▶ [AIM OF THE EXERCISE]
Provide a verbatim copy of all the records below, leaving the images out.

□ □ □

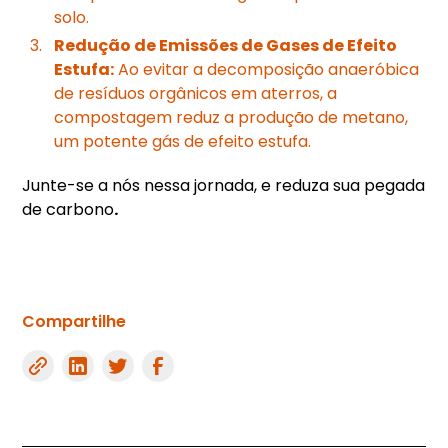
solo.
Redução de Emissões de Gases de Efeito
Estufa:
Ao evitar a decomposição anaeróbica
de resíduos orgânicos em aterros, a
compostagem reduz a produção de metano,
um potente gás de efeito estufa.
Junte-se a nós nessa jornada, e reduza sua pegada
de carbono
.
Compartilhe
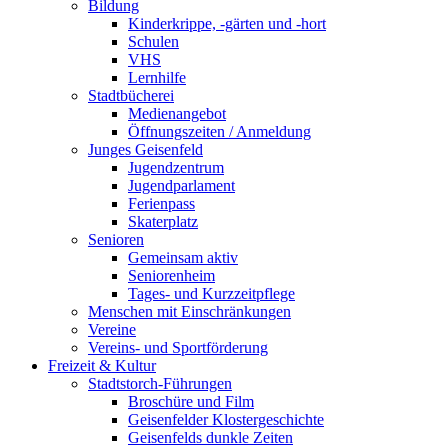
Bildung
Kinderkrippe, -gärten und -hort
Schulen
VHS
Lernhilfe
Stadtbücherei
Medienangebot
Öffnungszeiten / Anmeldung
Junges Geisenfeld
Jugendzentrum
Jugendparlament
Ferienpass
Skaterplatz
Senioren
Gemeinsam aktiv
Seniorenheim
Tages- und Kurzzeitpflege
Menschen mit Einschränkungen
Vereine
Vereins- und Sportförderung
Freizeit & Kultur
Stadtstorch-Führungen
Broschüre und Film
Geisenfelder Klostergeschichte
Geisenfelds dunkle Zeiten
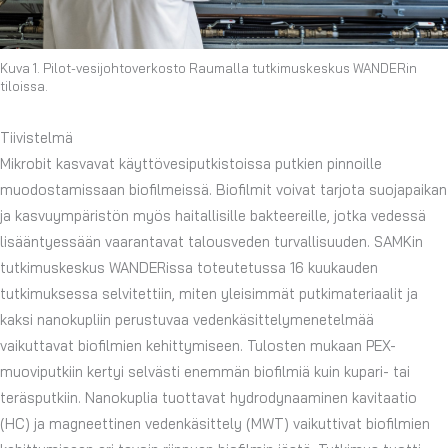
Kuva 1. Pilot-vesijohtoverkosto Raumalla tutkimuskeskus WANDERin
tiloissa.
Tiivistelmä
Mikrobit kasvavat käyttövesiputkistoissa putkien pinnoille
muodostamissaan biofilmeissä. Biofilmit voivat tarjota suojapaikan
ja kasvuympäristön myös haitallisille bakteereille, jotka vedessä
lisääntyessään vaarantavat talousveden turvallisuuden. SAMKin
tutkimuskeskus WANDERissa toteutetussa 16 kuukauden
tutkimuksessa selvitettiin, miten yleisimmät putkimateriaalit ja
kaksi nanokupliin perustuvaa vedenkäsittelymenetelmää
vaikuttavat biofilmien kehittymiseen. Tulosten mukaan PEX-
muoviputkiin kertyi selvästi enemmän biofilmiä kuin kupari- tai
teräsputkiin. Nanokuplia tuottavat hydrodynaaminen kavitaatio
(HC) ja magneettinen vedenkäsittely (MWT) vaikuttivat biofilmien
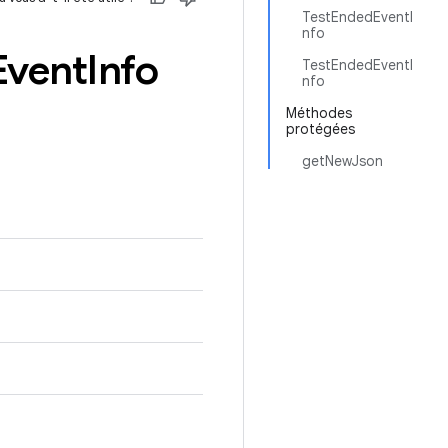
TestEndedEventI
nfo
Event
Info
TestEndedEventI
nfo
Méthodes
protégées
getNewJson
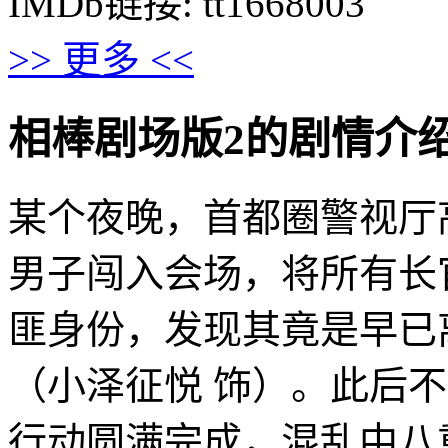
IMDb链接: tt1668003
>> 更多 <<
相棒剧场版2的剧情介绍 · · 
某个夜晚，首都圈警视厅
男子闯入会场，将所有长
匪身份，发现其竟是早已
（小泽征悦 饰）。此后
行动圆满完成，混乱中八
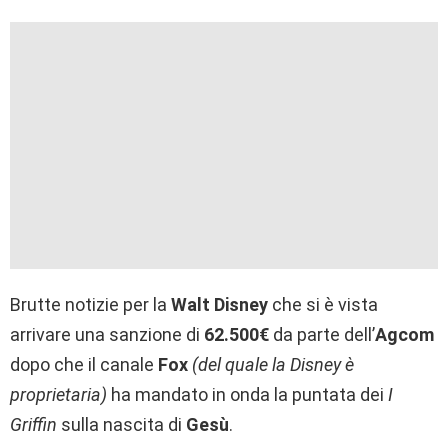
Brutte notizie per la
Walt Disney
che si è vista
arrivare una sanzione di
62.500€
da parte dell’
Agcom
dopo che il canale
Fox
(del quale la Disney è
proprietaria)
ha mandato in onda la puntata dei
I
Griffin
sulla nascita di
Gesù
.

□ □ □

▶ [EXERCISE RESPONSE]
solo.
Redução de Emissões de Gases de Efeito
Estufa:
Ao evitar a decomposição anaeróbica
de resíduos orgânicos em aterros, a
compostagem reduz a produção de metano,
um potente gás de efeito estufa.
Junte-se a nós nessa jornada, e reduza sua pegada
de carbono
.
Compartilhe
Bildung
Kinderkrippe, -gärten und -hort
Schulen
VHS
Lernhilfe
Stadtbücherei
Medienangebot
Öffnungszeiten / Anmeldung
Junges Geisenfeld
Jugendzentrum
Jugendparlament
Ferienpass
Skaterplatz
Senioren
Gemeinsam aktiv
Seniorenheim
Tages- und Kurzzeitpflege
Menschen mit Einschränkungen
Vereine
Vereins- und Sportförderung
Freizeit & Kultur
Stadtstorch-Führungen
Broschüre und Film
Geisenfelder Klostergeschichte
Geisenfelds dunkle Zeiten
Kuva 1. Pilot-vesijohtoverkosto Raumalla tutkimuskeskus WANDERin
tiloissa.
Tiivistelmä
Mikrobit kasvavat käyttövesiputkistoissa putkien pinnoille
muodostamissaan biofilmeissä. Biofilmit voivat tarjota suojapaikan
ja kasvuympäristön myös haitallisille bakteereille, jotka vedessä
lisääntyessään vaarantavat talousveden turvallisuuden. SAMKin
tutkimuskeskus WANDERissa toteutetussa 16 kuukauden
tutkimuksessa selvitettiin, miten yleisimmät putkimateriaalit ja
kaksi nanokupliin perustuvaa vedenkäsittelymenetelmää
vaikuttavat biofilmien kehittymiseen. Tulosten mukaan PEX-
muoviputkiin kertyi selvästi enemmän biofilmiä kuin kupari- tai
teräsputkiin. Nanokuplia tuottavat hydrodynaaminen kavitaatio
(HC) ja magneettinen vedenkäsittely (MWT) vaikuttivat biofilmien
TestEndedEventI
nfo
Event
Info
TestEndedEventI
nfo
Méthodes
protégées
getNewJson
IMDb链接: tt1668003
>> 更多 <<
相棒剧场版2的剧情介绍 · · 
某个夜晚，首都圈警视厅
男子闯入会场，将所有长
匪身份，发现其竟是早已
（小泽征悦 饰）。此后
行动圆满完成，混乱中八
Brutte notizie per la
Walt Disney
che si è vista
arrivare una sanzione di
62.500€
da parte dell’
Agcom
dopo che il canale
Fox
(del quale la Disney è
proprietaria)
ha mandato in onda la puntata dei
I
Griffin
sulla nascita di
Gesù
.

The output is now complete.